Darn, this new computer is a bear.
Anyway, by front effects I mean what the drug, any drug, is supposed to do, that is, fight off whatever. I doubt my neuro would go the MRI route again so soon, and I can understand why, really. As to IV steroids, I've had 2 courses in the past, and they didn't help much, but if this med for TN isn't effective I'll start asking for another round
Corrie, yes I think this is a flare. It meets the definition precisely. I also think what you describe is a flare for you. You don't need new or enhancing lesions for a flare.
Immi, I'm in the eastern US time zone, so 5 hours behind you, I believe. Thanks for the good vibes.
ess
Thank you all for your kind words. I picked up the Carbamezapine (generic Tegretol) and took the first dose over an hour ago, and so far, so bad. Don't know how long it takes to work or whether it has to build up to be effective. Here's a good one--these are to be chewed. Great idea for people with face pain, especially those for whom eating and drinking anything seems to be a trigger. What's wrong with this picture?
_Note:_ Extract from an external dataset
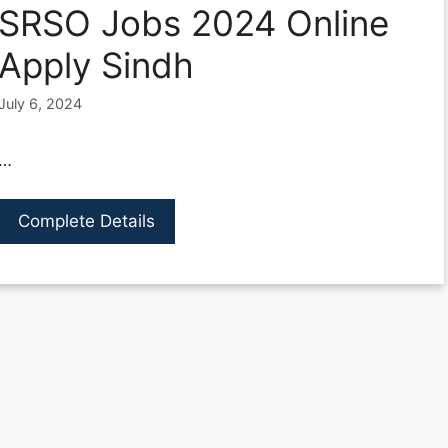
SRSO Jobs 2024 Online
Apply Sindh
July 6, 2024
…
Complete Details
This morning after I ate some cereal I was in pain but thirsty, so I thought some ice water might help, cold being good for dulling pain and all. Wrong! Yikes. I think I'll need to buy some straws to keep from getting dehydrated.
I had MRIs in March of this year and last. Both said there was nothing new, but I really don't know how they can tell. On both sides of the ventricles, extending the whole way and beyond, there's nothing but non-enhancing lesions, totally overlapping and 'confluent,' as the saying goes. Last year I had a big relapse that lasted from January through about April or maybe May, so they didn't want to start me on Tec till it was really over, and that was in late July. I had bad gastro effects from the drug when I got to the full dosage, so I was stopped and restarted in September (at a much slower rate). That worked fine and without side effects.
Now I'm wondering about 'front effects,' as I like to call them, meaning
Sounds just awful, Ess. I was also thinking a MRI might be a good idea. In the meantime, have you considered a round of IVSM?
Oh you poor thing! I have heard the horror stories abou TN pain. I hope the Tegretol does the trick and does it FAST!!
No personal experience with TN but having been on Tec for 14 months I get why you are starting to question its effectiveness.
I had a potential MS flare earlier this year. Neuro is on the fence as to whether or not it was MS or something else. I have since developed paresthesia and after a month of being in a large area it has settled into a smaller area where it has remained pretty much constant after 3 months.
Interestingly my MRI in Feb showed no new lesions so who knows?
Between your paresthesia and now TN, do you think you are experiencing a flare?
Best wishes for speedy pain relief,
Corrie
I've heard that TN could be used to extract state secrets, it's that bad. I'm so, so sorry you're experiencing this. I've not had it myself, but I've looked into it enough to know I never want it.
I'm afraid I'm a wash-out as far as Tegretol doses go.
As for Tecfedira, you know yourself the goal is fewer relapses than would have been experienced without the DMD. Did you have an MRI right before you started? It might be the only way to really judge efficacy. I just mention it in the sense that it's always difficult to gauge what we're experiencing compared to what we *might* have experienced otherwise. Put bluntly, this could be the version of this disease that IS better than what you might have otherwise experienced.
But don't think for a moment I'm recommending a grin and bare it approach if you truly feel you've done your time with this drug. We all have to stay flexible when it comes to so many things, meds included.
I don't know your time zone, so I can't do the maths, but I'm still watching that clock for you and willing noon to hurry up. Hugs to you, Ess.